**Supplied entries**
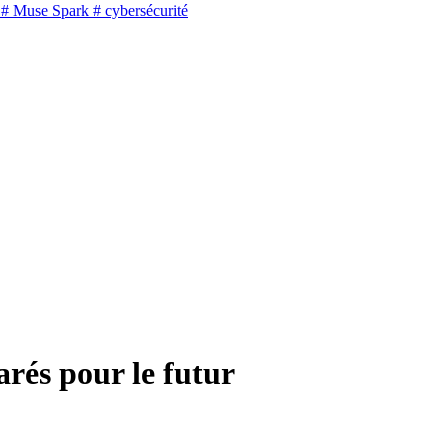
# Muse Spark
# cybersécurité
rés pour le futur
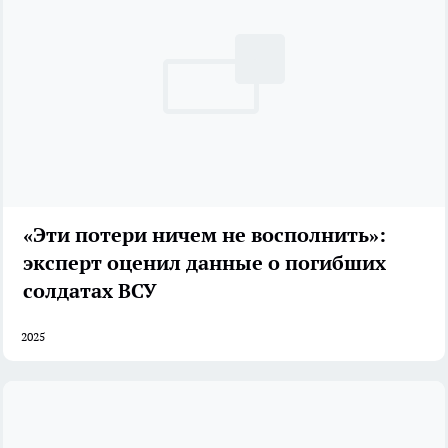
«Эти потери ничем не восполнить»:
эксперт оценил данные о погибших
солдатах ВСУ
2025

**Problem statement**
Output the listing unchanged, pictures excluded.

**Solution**
# Muse Spark
# cybersécurité
rés pour le futur
«Эти потери ничем не восполнить»:
эксперт оценил данные о погибших
солдатах ВСУ
2025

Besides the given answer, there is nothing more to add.